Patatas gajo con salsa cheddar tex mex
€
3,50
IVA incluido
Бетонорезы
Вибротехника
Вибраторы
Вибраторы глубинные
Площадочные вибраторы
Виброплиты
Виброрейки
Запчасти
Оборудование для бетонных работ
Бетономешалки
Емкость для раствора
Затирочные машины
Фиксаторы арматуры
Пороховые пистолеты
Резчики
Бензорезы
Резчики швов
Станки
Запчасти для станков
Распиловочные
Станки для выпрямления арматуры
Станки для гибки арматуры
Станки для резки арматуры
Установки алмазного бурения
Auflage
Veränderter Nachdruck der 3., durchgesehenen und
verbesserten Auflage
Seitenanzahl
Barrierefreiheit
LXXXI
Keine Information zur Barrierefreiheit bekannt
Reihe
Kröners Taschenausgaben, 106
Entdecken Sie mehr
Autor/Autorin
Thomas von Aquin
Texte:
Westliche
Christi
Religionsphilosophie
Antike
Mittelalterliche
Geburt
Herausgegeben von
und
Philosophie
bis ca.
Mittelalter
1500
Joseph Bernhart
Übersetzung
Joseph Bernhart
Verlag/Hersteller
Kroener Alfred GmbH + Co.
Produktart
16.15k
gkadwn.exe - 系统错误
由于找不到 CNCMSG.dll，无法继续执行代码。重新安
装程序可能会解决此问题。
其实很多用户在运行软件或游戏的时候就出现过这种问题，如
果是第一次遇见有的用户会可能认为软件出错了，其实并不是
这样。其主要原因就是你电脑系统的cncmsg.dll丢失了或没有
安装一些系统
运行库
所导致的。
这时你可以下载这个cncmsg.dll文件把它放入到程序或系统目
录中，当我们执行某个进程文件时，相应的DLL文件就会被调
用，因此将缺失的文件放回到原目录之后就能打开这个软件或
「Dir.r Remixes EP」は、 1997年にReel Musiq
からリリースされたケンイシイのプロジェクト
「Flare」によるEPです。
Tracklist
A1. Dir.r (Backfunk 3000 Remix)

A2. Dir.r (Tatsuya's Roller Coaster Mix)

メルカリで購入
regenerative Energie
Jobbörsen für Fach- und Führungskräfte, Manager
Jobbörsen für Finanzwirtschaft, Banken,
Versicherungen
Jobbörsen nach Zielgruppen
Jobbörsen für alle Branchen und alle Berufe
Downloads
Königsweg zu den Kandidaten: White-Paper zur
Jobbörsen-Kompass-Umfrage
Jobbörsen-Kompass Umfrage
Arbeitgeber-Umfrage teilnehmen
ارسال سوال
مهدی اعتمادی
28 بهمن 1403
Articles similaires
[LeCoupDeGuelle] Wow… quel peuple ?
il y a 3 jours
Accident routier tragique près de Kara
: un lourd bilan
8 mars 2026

_____

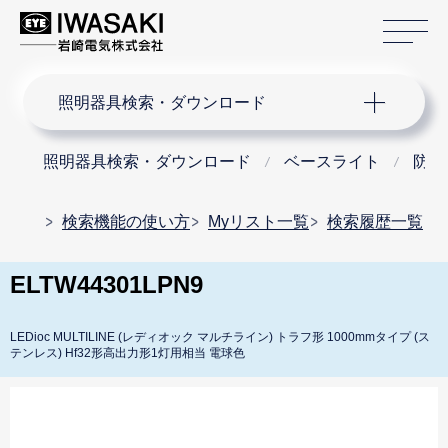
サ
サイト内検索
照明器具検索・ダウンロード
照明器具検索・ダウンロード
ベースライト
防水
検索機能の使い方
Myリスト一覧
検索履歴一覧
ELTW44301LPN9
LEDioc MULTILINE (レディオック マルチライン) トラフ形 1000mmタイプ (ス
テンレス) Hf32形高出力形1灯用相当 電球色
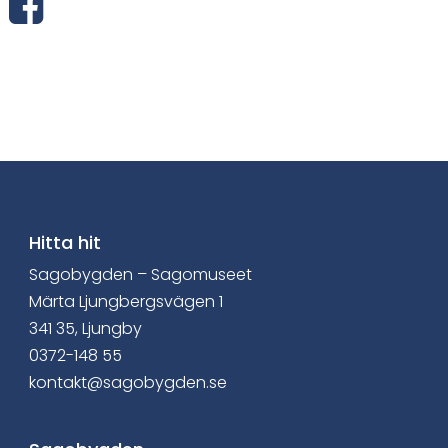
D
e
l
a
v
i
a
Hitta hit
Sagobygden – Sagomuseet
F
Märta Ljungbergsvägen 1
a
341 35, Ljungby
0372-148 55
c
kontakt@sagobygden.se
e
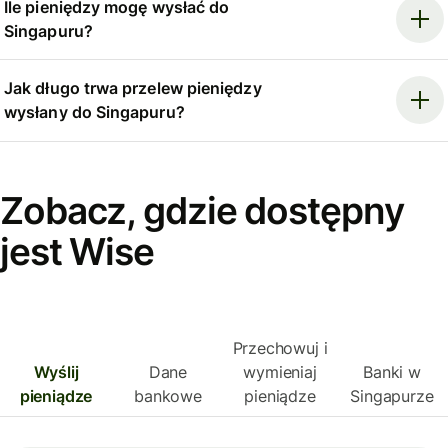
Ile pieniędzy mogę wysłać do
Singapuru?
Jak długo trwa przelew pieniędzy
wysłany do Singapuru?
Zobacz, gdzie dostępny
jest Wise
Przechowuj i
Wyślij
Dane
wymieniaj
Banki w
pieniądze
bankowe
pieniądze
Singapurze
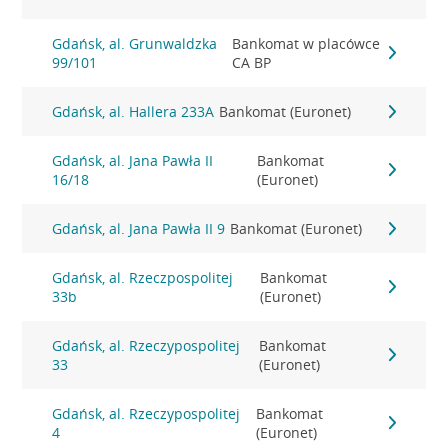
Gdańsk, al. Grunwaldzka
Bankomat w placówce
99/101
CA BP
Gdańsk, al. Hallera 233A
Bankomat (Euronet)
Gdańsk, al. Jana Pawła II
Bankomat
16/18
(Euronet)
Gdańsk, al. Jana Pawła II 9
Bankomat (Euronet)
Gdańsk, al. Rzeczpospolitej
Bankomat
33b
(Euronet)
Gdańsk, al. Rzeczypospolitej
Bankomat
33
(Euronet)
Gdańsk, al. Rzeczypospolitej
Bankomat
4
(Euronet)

_____

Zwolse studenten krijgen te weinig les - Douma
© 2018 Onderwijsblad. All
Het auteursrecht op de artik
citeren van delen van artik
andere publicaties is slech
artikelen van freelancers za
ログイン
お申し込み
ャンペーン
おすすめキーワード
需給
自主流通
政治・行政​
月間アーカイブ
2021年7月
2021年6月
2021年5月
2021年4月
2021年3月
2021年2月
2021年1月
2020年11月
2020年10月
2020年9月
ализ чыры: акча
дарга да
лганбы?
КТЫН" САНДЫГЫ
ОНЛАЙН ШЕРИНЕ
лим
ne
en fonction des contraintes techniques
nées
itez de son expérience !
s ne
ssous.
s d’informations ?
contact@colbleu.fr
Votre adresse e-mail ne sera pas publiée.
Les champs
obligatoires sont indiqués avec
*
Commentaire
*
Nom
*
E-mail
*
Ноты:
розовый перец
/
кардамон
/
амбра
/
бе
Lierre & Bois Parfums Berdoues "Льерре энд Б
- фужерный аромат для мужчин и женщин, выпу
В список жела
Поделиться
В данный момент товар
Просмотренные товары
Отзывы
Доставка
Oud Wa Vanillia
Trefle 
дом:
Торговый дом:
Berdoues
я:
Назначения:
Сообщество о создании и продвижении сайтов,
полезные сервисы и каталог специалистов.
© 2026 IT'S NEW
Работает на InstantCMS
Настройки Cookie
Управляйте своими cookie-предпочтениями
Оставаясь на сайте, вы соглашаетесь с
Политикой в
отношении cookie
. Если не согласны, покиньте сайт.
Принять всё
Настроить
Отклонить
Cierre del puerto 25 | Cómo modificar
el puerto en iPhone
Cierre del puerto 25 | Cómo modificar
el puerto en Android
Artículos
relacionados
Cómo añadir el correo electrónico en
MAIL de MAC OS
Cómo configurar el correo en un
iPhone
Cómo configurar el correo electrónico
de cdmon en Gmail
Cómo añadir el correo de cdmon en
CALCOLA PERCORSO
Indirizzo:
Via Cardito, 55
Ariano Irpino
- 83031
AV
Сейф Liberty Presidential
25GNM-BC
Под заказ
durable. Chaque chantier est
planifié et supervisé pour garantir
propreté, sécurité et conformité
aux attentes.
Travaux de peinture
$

_____

§ TASK REQUIREMENTS:
Going through the entries, return every line holding the word "añadir".

§ ANSWER:
Cómo añadir el correo electrónico en
Cómo añadir el correo de cdmon en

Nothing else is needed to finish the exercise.